Comme dans toute initiative, chaque camp avance ses arguments dans une démarche démocratique. Avec cette campagne, un pas dangereux a été franchi puisque les initiants manichéens divisent et font pression en cherchant à classer les opposants dans le camp des méchants. Cela ne rend pas service à notre démocratie. Une raison supplémentaire de glisser un non résolu à cette initiative dans l’urne.

Photo: AdobeStock

Claudine Amstein

Claudine Amstein est la directrice de la Chambre vaudoise du commerce et de l’industrie, depuis 2005. Après avoir été juriste et secrétaire générale de la Chambre vaudoise immobilière, elle en reprend la direction en 1993. Elle a été constituante au Grand Conseil vaudois, avant d’en être députée pendant dix ans. Elle est très engagée dans les associations faîtières de l'économie suisse.

4 réponses à “Quand l’éthique connaît des hics

  1. Il y a toujours des abus dans tous les camps, c’est… humain.

    Mais l’éthique n’est sans doute pas de distribuer une brochure de votation biaisée, comme toujours, avec les avis du Parlement +CF, partout, jusqu’à la dernière page de couverture.

    En encore moins de ne pas joindre le contre-projet, tout en indiquant qu’en cas de refus, celui-ci s’appliquera, gage de hauts standards, et de rapidité de mise en oeuvre des mesures.
    La Chancellerie devrait être attaquée, pour un tel abus!

    Alors que celui-ci stipule simplement l’obligation de mentionner dans son “rapport annuel” (rédigé par des agences de com) les efforts entrepris. A moins que j’ai mal lu?

    Pour les “milliers, voire dizaine de milliers (selon KKS)” de sous-traitants (et non d’entreprises contrôlées), nous avons déjà eu l’occasion d’échanger à ce sujet 🙂

    1. Nous ne sommes pas au même niveau législatif: l’initiative consiste en une modification de la Constitution qui, la plupart du temps, va conduire à une loi d’application, laquelle nécessitera encore deux ou trois ans de travaux parlementaires. Le contre-projet indirect permet au Parlement de proposer une alternative sans modifier directement notre Charte fondamentale. Le peuple ne se prononce ainsi pas sur le contre-projet indirect, qui entre en vigueur lorsque l’initiative est refusée.

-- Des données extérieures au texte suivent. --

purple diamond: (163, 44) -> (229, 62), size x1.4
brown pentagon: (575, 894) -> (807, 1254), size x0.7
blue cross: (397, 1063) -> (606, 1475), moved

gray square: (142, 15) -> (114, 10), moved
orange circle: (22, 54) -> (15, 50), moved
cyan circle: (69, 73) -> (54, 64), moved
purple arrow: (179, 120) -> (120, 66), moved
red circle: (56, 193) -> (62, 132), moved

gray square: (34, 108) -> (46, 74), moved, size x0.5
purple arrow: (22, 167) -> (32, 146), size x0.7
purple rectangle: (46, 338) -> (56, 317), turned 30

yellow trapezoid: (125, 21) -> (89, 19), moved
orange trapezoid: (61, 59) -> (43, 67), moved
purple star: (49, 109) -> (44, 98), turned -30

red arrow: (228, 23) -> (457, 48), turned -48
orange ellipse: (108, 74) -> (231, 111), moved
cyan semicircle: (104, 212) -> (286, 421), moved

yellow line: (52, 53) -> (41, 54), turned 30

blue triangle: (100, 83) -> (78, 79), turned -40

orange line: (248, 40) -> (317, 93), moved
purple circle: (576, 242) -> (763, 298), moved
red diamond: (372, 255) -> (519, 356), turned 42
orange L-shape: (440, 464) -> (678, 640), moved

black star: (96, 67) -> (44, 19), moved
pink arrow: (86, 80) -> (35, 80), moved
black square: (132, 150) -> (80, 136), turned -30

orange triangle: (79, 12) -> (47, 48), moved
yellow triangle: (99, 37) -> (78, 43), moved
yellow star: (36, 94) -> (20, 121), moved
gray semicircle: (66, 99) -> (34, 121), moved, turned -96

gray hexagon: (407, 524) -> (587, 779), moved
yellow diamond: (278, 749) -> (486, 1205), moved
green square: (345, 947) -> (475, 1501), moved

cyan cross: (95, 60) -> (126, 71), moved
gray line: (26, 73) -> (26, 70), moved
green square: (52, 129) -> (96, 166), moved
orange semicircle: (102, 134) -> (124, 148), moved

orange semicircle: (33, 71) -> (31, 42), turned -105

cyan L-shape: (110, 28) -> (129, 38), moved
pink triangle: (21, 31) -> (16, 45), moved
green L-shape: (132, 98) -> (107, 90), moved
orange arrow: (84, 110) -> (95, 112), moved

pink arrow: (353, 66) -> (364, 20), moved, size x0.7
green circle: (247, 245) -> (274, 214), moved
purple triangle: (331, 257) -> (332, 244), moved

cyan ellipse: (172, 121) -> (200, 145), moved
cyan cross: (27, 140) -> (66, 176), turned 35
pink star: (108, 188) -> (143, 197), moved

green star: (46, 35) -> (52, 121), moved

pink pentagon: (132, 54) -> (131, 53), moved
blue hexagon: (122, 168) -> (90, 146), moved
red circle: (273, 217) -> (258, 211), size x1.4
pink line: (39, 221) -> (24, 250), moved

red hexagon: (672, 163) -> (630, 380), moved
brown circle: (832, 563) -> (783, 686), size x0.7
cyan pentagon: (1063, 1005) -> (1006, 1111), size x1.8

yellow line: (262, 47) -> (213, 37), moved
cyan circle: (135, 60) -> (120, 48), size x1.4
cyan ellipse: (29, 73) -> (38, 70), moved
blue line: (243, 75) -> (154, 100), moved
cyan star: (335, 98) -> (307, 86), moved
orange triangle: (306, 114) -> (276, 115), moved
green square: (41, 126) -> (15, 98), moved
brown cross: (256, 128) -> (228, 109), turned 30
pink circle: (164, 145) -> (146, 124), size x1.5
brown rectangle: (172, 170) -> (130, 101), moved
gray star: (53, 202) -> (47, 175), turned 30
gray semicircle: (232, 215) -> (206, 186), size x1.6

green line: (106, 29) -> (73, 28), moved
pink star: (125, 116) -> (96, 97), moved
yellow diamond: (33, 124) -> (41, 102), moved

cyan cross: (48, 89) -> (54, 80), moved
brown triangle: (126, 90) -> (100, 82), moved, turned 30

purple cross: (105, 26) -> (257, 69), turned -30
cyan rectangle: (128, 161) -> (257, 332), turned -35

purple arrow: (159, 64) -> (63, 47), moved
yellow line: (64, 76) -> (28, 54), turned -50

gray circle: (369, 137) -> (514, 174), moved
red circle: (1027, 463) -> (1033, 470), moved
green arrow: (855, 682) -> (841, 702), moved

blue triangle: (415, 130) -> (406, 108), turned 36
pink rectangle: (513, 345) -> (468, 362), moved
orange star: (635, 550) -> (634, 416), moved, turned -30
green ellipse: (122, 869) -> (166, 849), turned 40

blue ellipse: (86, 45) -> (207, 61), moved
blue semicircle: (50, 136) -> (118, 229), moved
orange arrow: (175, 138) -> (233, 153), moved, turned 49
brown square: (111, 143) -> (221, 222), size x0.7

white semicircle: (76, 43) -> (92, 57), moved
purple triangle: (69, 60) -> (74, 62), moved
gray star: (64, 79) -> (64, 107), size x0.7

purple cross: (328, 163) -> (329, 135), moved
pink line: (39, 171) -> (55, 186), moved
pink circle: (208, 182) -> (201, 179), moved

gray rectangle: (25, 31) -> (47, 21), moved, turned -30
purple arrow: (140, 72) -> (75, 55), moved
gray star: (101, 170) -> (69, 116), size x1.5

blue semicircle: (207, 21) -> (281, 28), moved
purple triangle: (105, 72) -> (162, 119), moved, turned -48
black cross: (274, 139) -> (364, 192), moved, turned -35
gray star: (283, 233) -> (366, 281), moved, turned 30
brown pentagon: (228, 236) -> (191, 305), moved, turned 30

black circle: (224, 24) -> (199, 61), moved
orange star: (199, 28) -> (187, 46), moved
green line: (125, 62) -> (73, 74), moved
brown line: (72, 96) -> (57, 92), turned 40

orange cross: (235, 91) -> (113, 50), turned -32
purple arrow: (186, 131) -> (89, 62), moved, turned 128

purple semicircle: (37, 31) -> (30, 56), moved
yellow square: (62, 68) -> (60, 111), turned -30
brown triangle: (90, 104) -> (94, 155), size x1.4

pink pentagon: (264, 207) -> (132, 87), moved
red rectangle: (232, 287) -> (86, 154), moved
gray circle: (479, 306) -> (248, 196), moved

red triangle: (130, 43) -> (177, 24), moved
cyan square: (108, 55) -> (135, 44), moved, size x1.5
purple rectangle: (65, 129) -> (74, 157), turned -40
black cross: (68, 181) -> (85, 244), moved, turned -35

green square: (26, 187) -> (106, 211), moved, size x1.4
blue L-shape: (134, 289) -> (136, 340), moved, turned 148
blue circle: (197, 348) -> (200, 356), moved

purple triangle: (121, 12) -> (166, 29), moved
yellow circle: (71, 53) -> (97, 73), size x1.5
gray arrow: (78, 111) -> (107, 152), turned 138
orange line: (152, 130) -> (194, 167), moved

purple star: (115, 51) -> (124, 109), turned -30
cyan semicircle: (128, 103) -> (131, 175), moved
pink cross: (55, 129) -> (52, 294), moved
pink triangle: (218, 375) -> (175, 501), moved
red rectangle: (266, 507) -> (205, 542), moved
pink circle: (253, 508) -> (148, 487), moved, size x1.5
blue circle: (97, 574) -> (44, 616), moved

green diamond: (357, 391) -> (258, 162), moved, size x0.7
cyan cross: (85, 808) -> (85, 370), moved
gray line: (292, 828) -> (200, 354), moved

      Du coup, la brochure respecte totalement les droits civiques.

  2. De part ce titre, vous vous placez comme “garante” de l’éthique et l’on pouvait s’attendre à un article qui place l’éthique au-dessus de tout.

    En le lisant, on découvre qu’il s’agit simplement d’une mise en avant d’une idée que vous soutenez tout en condamnant l’autre.

    Ainsi au moment où vous parlez de votre éthique, elle disparaît.

    1. Je ne parlais évidemment pas de mon éthique, avec laquelle je suis en paix, mais de celle dont se prévalent ceux qui veulent imposer des règles qu’ils ne respectent pas eux-mêmes.